* Try it: The lines below may contain the word "выходит". Please count those that do and give the number alone.

Items from a data source:
====
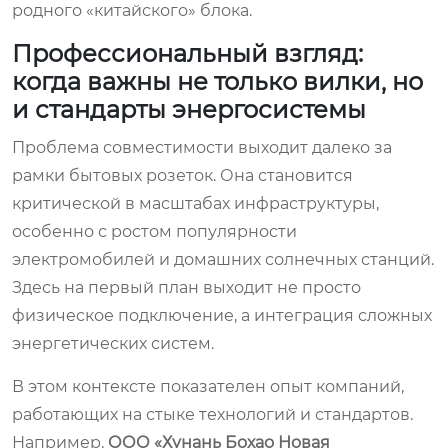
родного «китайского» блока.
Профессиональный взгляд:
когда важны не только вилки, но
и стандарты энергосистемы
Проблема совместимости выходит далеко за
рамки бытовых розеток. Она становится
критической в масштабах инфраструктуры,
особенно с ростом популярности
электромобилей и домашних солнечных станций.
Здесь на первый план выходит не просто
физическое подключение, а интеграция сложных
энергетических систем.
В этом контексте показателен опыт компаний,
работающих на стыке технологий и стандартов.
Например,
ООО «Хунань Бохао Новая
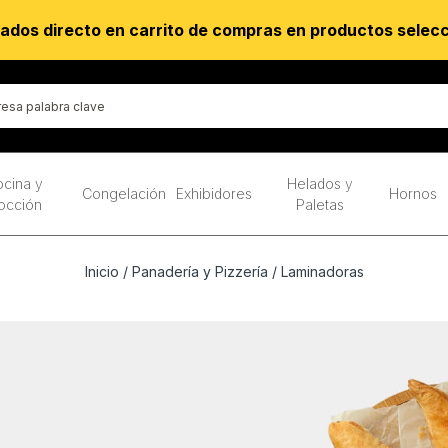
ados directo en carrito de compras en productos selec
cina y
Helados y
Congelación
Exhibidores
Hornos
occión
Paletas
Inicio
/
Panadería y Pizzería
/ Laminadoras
====
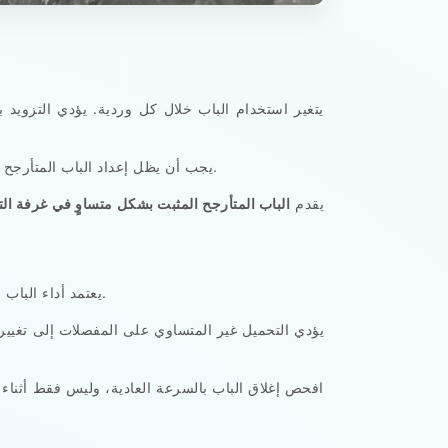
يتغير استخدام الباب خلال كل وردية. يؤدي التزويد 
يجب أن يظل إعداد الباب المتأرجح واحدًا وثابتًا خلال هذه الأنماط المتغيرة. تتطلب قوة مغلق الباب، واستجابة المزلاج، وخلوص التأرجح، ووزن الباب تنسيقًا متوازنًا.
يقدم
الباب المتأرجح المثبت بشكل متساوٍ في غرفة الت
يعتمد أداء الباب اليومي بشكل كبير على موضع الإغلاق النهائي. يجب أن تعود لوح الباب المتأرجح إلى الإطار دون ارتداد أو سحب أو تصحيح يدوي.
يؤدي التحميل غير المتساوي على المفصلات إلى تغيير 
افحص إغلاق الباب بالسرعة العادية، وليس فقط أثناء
====
* Answer box: 2